In 3 games (9%), user interface is inaccessible for mouse cursor in full-screen mode. In 2 of them (6%), mouse cursor gets working if resolution is switched to ViewPortIn via game settings before enabling Transform Filter.

At least 5 games (14%) are rendered at physical monitor resolution by default then downscaled to ViewPortIn resolution and therefore waste performance if not to switch to ViewPortIn resolution via game settings.

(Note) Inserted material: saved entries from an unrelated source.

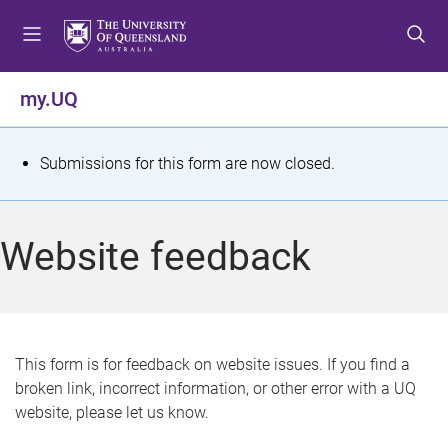
S
S
S
k
k
k
i
i
i
p
p
p
my.UQ
t
t
t
o
o
o
m
c
f
S
Submissions for this form are now closed.
e
o
o
t
n
n
o
u
t
t
a
Website feedback
e
e
t
n
r
t
u
s
This form is for feedback on website issues. If you find a
broken link, incorrect information, or other error with a UQ
m
website, please let us know.
e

At least 1 game (3%) (F1 2017) has a noticeable serious performance drop in full-screen mode with Transform Filter enabled compared with regular full-screen mode, and this happens regardless of resampling method.

For details, see the table in the “Tested games” section of my comprehensive constantly-updated “Nonblurry integer-ratio scaling” article that has the first anniversary today.

Aaron, what is the progress in support for true-full-screen non-blurry scaling and especially support for the feature in the Windows version of the nVidia driver 15 months after shipping the first windowed-limited implementation in the Linux driver? Thanks.

Maybe lmiddlebrook?

Is there progress 1.5 years after first limited implementation? Or should I create a new thread in a different forum section?

?..

XFCE is affected too. (In addition of Gnome, and Unity). And there is nothing for Windows.

So we can presumably say that for a very large majority of users, the “scaling feature” introduced by nvidia doesn’t work / isn’t available.

By the end of 2018, Nvidia still hasn’t any reliable way of scaling without blur on 4K monitors (For the record these monitors are available on the market since 2013…)
sigh

Hi everyone. Any movement on this? I have recently been experimenting with integer scaling.

Related question: Is it possible to use integer scaling, but to scale the vertical and horizontal to different integers? Specifically I wonder if the following command works on my 2560x1440 monitor, and RTX 280 with driver 430.5:

nvidia-settings --assign CurrentMetaMode=“DP-2: 2560x1440 { ViewPortOut=1600x1200+480+120, ViewPortIn=320x200, ResamplingMethod=Nearest }”

This, I think, scales a 320x200 to 1600x1200, scaling the horizontal by 5 (1600 = 320x5) and the vertical by 6 (1200 = 200x6). So 1 pixel becomes a rectangular block of 5x6 pixels.

Is that correct? I can explain my motivation if anyone is interested.